Joseph Campana is a poet, critic, and scholar of Renaissance literature, with essays on Spenser, Shakespeare, Nashe, Defoe, Middleton, poetry and poetics, masculinity, and the history of sexuality in PMLA, Modern Philology, Shakespeare, Prose Studies, and elsewhere. He is the author of The Pain of Reformation: Spenser, Vulnerability, and the Ethics of Masculinity (Fordham UP, 2012), an edited collection with Scott Maisano Renaissance Posthumanism, and three collections of poetry, The Book of Faces (Graywolf, 2005), Natural Selections (2012), which received the Iowa Poetry Prize, and The Book of Life (Tupelo Press, forthcoming).
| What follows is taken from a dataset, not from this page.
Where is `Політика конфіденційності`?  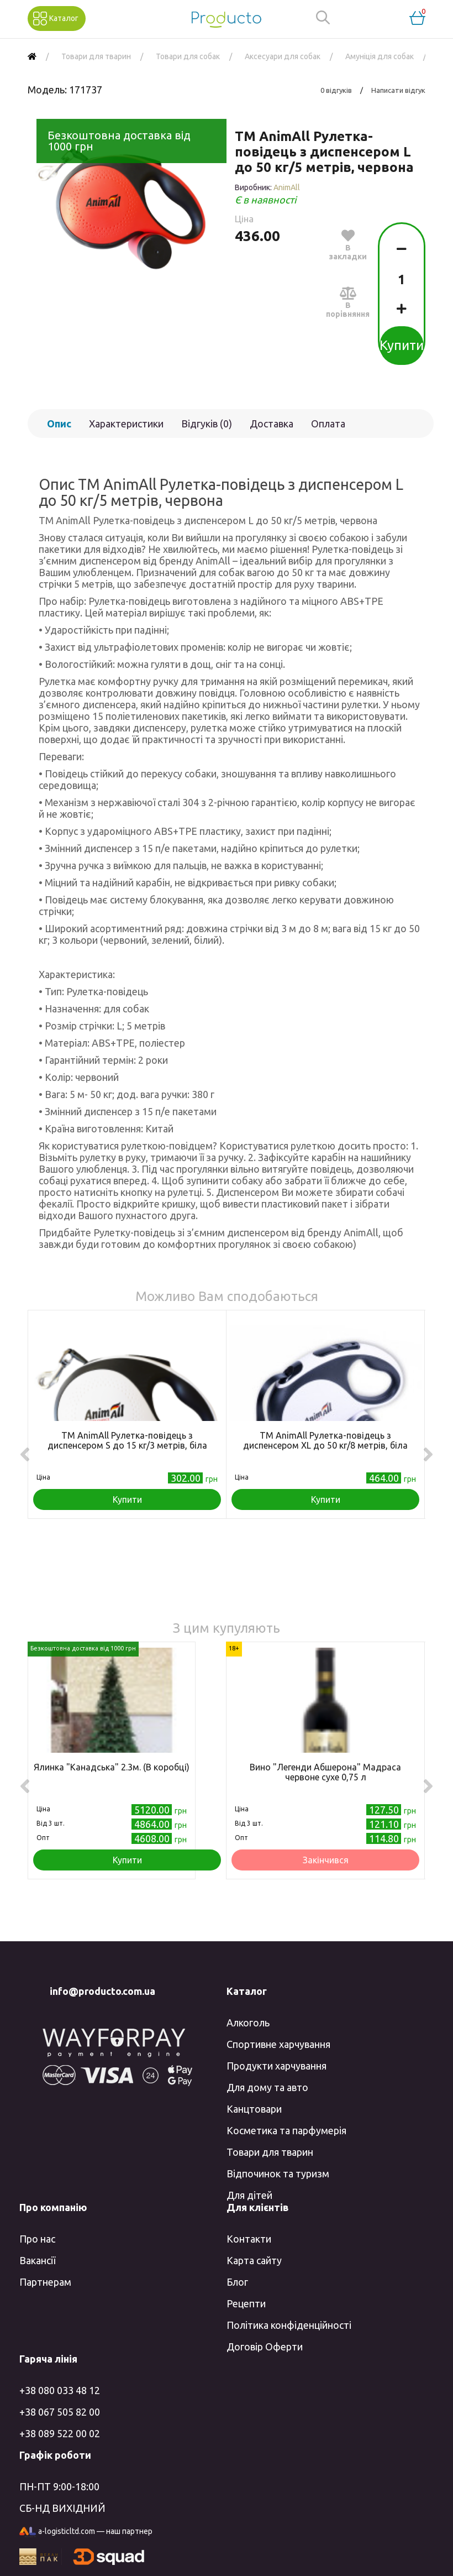 Політика конфіденційності is located at coordinates (289, 2325).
His poems appear in Slate, Kenyon Review, Poetry, Conjunctions, Colorado Review, and many other venues. He has received the Isabel MacCaffrey Essay Prize, the MLA’s Crompton-Noll Award for LGB studies, and grants from the NEA and the HAA. Current projects include a study of children and sovereignty in the works of Shakespeare entitled The Child’s Two Bodies and a collection of poems entitled Live Oak. In 2012-13, he taught, in collaboration with Judith Roof, a Mellon Seminar entitled "Before and After Queer" and will lead the 2018-19 Rice Seminar "Waste: Histories and Futures" with Dominic Boyer and Cymene Howe. He serves as Alan Dugald McKillop Associate Professor in the Department of English.